Locate the string "dans" in the records below. Copy every line where it occurs.

....

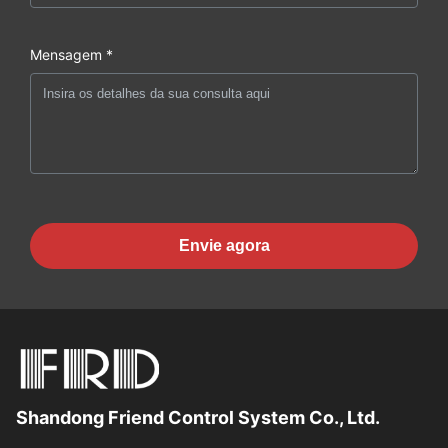
Mensagem *
Envie agora
Shandong Friend Control System Co., Ltd.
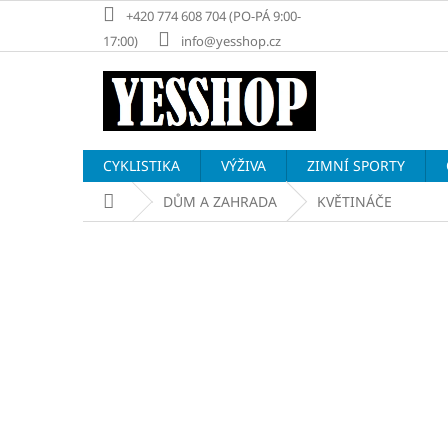
Přejít
+420 774 608 704 (PO-PÁ 9:00-
na
17:00)
info@yesshop.cz
obsah
CYKLISTIKA
VÝŽIVA
ZIMNÍ SPORTY
Domů
DŮM A ZAHRADA
KVĚTINÁČE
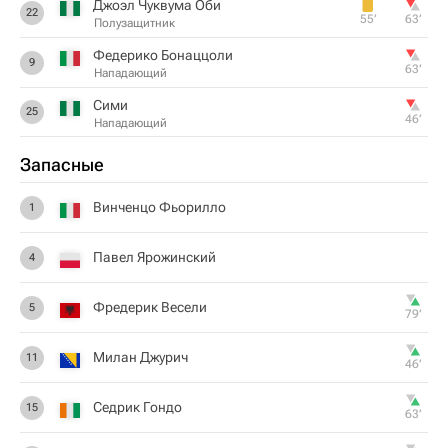
Джоэл Чуквума Оби
22
55‎’‎
63‎’‎
Полузащитник
Федерико Бонаццоли
9
63‎’‎
Нападающий
Сими
25
46‎’‎
Нападающий
Запасные
Винченцо Фьорилло
1
Павел Ярожинский
4
Фредерик Весели
5
79‎’‎
Милан Джурич
11
46‎’‎
Седрик Гондо
15
63‎’‎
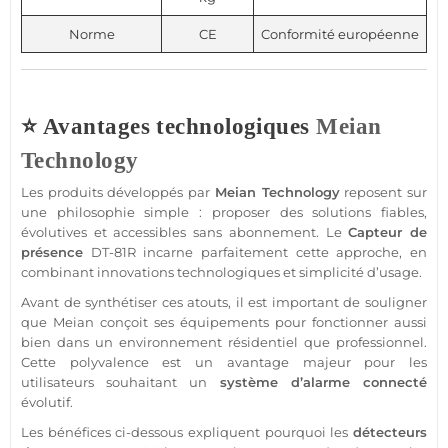
Norme
CE
Conformité européenne
⭐ Avantages technologiques
Meian
Technology
Les produits développés par
Meian Technology
reposent sur
une philosophie simple : proposer des solutions fiables,
évolutives et accessibles
sans abonnement
. Le
Capteur
de
présence
DT-81R
incarne parfaitement cette approche, en
combinant innovations technologiques et simplicité d’usage.
Avant de synthétiser ces atouts, il est important de souligner
que
Meian
conçoit ses équipements pour fonctionner aussi
bien dans un environnement résidentiel que
professionnel
.
Cette polyvalence est un avantage majeur pour les
utilisateurs souhaitant un
système
d’
alarme
connecté
évolutif.
Les bénéfices ci-dessous expliquent pourquoi les
détecteurs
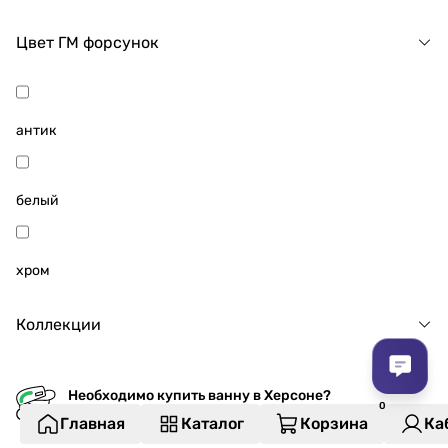
Цвет ГМ форсунок
антик
белый
хром
Коллекции
Необходимо купить ванну в Херсоне?
подберем оптимальное решение
Главная
Каталог
Корзина
Ка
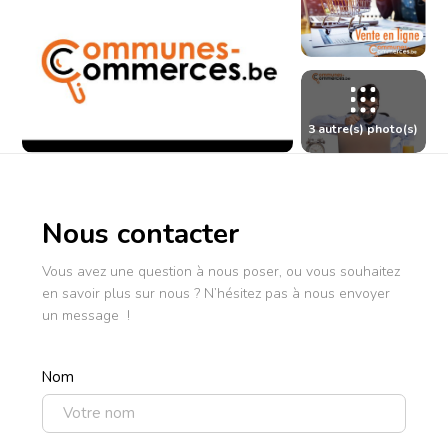
3 autre(s) photo(s)
Photo
Photo
Photo
3}
4}
5}
Nous contacter
Vous avez une question à nous poser, ou vous souhaitez
en savoir plus sur nous ? N’hésitez pas à nous envoyer
un message !
Nom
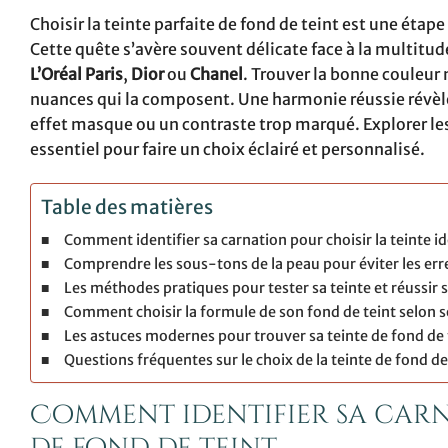
Choisir la teinte parfaite de fond de teint est une éta
Cette quête s’avère souvent délicate face à la multit
L’Oréal Paris
,
Dior
ou
Chanel
. Trouver la bonne couleur
nuances qui la composent. Une harmonie réussie révèle 
effet masque ou un contraste trop marqué. Explorer le
essentiel pour faire un choix éclairé et personnalisé.
Table des matières
Comment identifier sa carnation pour choisir la teinte id
Comprendre les sous-tons de la peau pour éviter les erre
Les méthodes pratiques pour tester sa teinte et réussir 
Comment choisir la formule de son fond de teint selon 
Les astuces modernes pour trouver sa teinte de fond de 
Questions fréquentes sur le choix de la teinte de fond de
Comment identifier sa carn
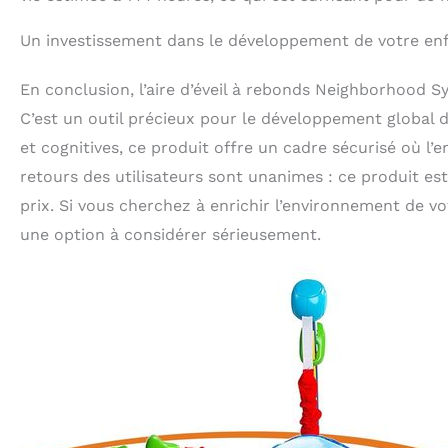
Un investissement dans le développement de votre en
En conclusion, l’aire d’éveil à rebonds Neighborhood S
C’est un outil précieux pour le développement global d
et cognitives, ce produit offre un cadre sécurisé où l’
retours des utilisateurs sont unanimes : ce produit est
prix. Si vous cherchez à enrichir l’environnement de vot
une option à considérer sérieusement.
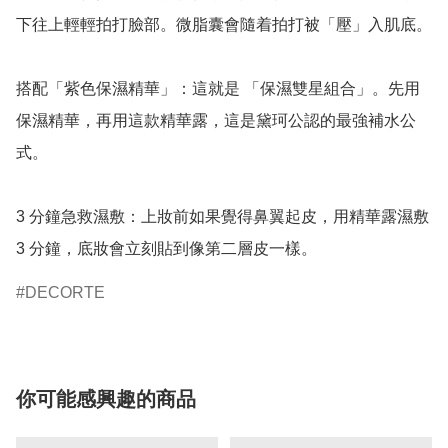
下往上輕輕拍打臉部。微脂囊會隨着拍打被「壓」入肌底。

搭配「紫色保濕精華」：這就是 「保濕雙星組合」。先用
保濕精華，再用這款精華露，這是黛珂公認的最強補水公
式。

3 分鐘急救濕敷：上妝前如果覺得鼻翼起皮，用精華露濕敷 
3 分鐘，底妝會立刻貼到像第二層皮一樣。
DECORTE
你可能感興趣的商品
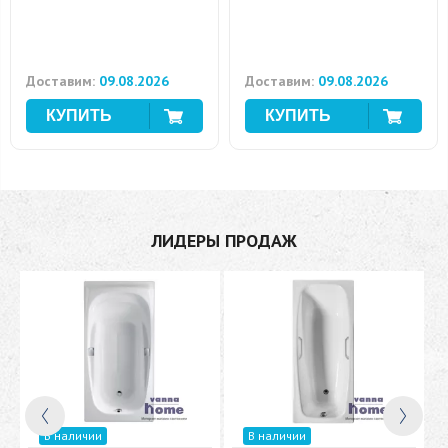
Доставим:
09.08.2026
Доставим:
09.08.2026
ЛИДЕРЫ ПРОДАЖ
В наличии
В наличии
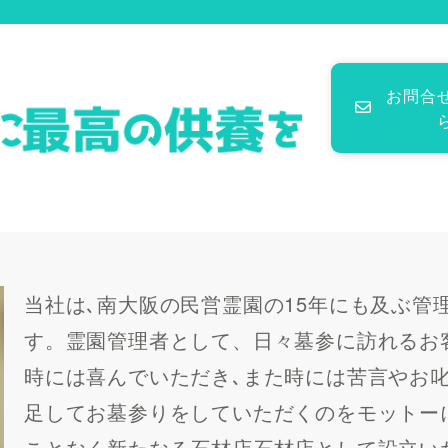
。
お問合
当社は､南大阪の民営霊園の15年にも及ぶ管
す。霊園管理者として、日々墓参に訪れるお
時には喜んでいただき､また時には苦言やお
足してお墓参りをしていただくのをモットー
ことなく新たなる石材店石材店として設立い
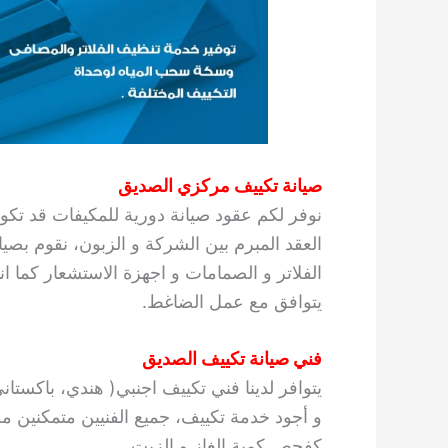
صيانة تكييف مركزي الصديق
نوفر لكم عقود صيانة دورية للمكيفات قد تكو
العقد المبرم بين الشركة و الزبون، نقوم بصي
الفلاتر و الصمامات و اجهزة الاستشعار كما ا
يتوافق مع عمل الضاغط.
فني صيانة تكييف الصديق
يتوافر لدينا فني تكييف اجنبي( هندي، باكستا
و أجود خدمة تكييف، جميع الفنيين متمكنين من 
كفحص كمية الغاز و الزيت.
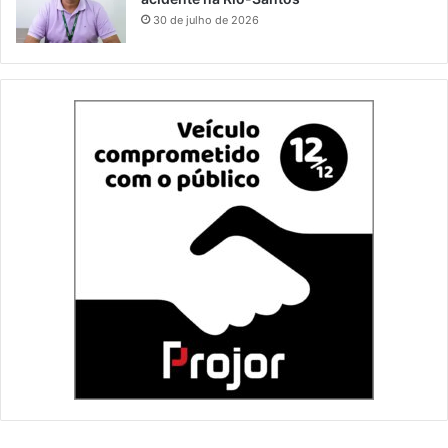
30 de julho de 2026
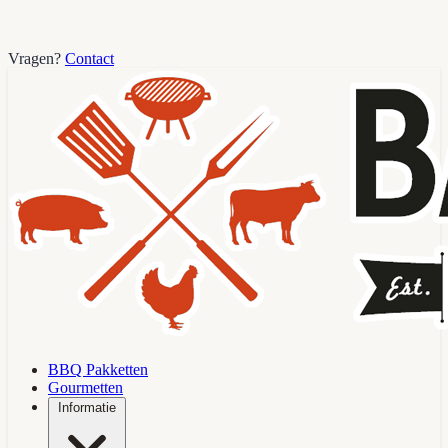
Vragen?
Contact
BBQ Pakketten
Gourmetten
Informatie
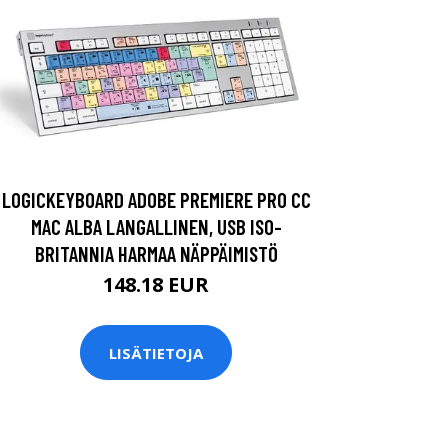
LOGICKEYBOARD ADOBE PREMIERE PRO CC
MAC ALBA LANGALLINEN, USB ISO-
BRITANNIA HARMAA NÄPPÄIMISTÖ
148.18 EUR
LISÄTIETOJA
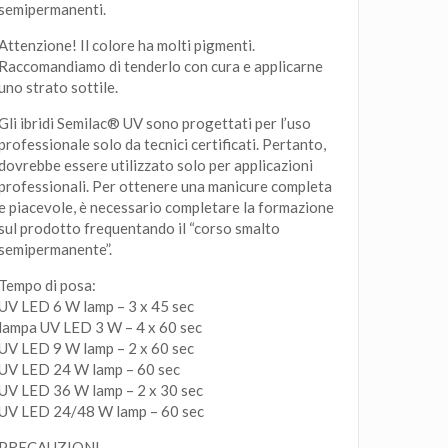
semipermanenti.
Attenzione! Il colore ha molti pigmenti.
Raccomandiamo di tenderlo con cura e applicarne
uno strato sottile.
Gli ibridi Semilac® UV sono progettati per l’uso
professionale solo da tecnici certificati. Pertanto,
dovrebbe essere utilizzato solo per applicazioni
professionali. Per ottenere una manicure completa
e piacevole, è necessario completare la formazione
sul prodotto frequentando il “corso smalto
semipermanente”.
Tempo di posa:
UV LED 6 W lamp – 3 x 45 sec
lampa UV LED 3 W – 4 x 60 sec
UV LED 9 W lamp – 2 x 60 sec
UV LED 24 W lamp – 60 sec
UV LED 36 W lamp – 2 x 30 sec
UV LED 24/48 W lamp – 60 sec
PRECAUZIONI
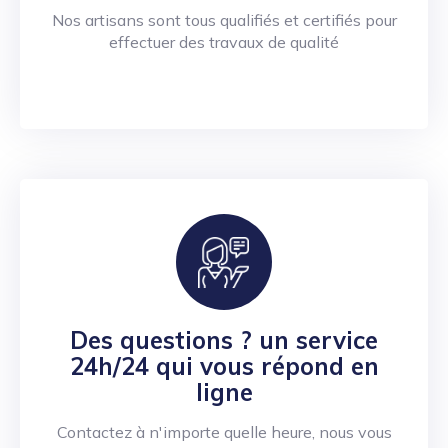
Nos artisans sont tous qualifiés et certifiés pour
effectuer des travaux de qualité
Des questions ? un service
24h/24 qui vous répond en
ligne
Contactez à n'importe quelle heure, nous vous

....

■ Your solution
bien dans un environnement résidentiel que
Un investissement dans le développement de votre en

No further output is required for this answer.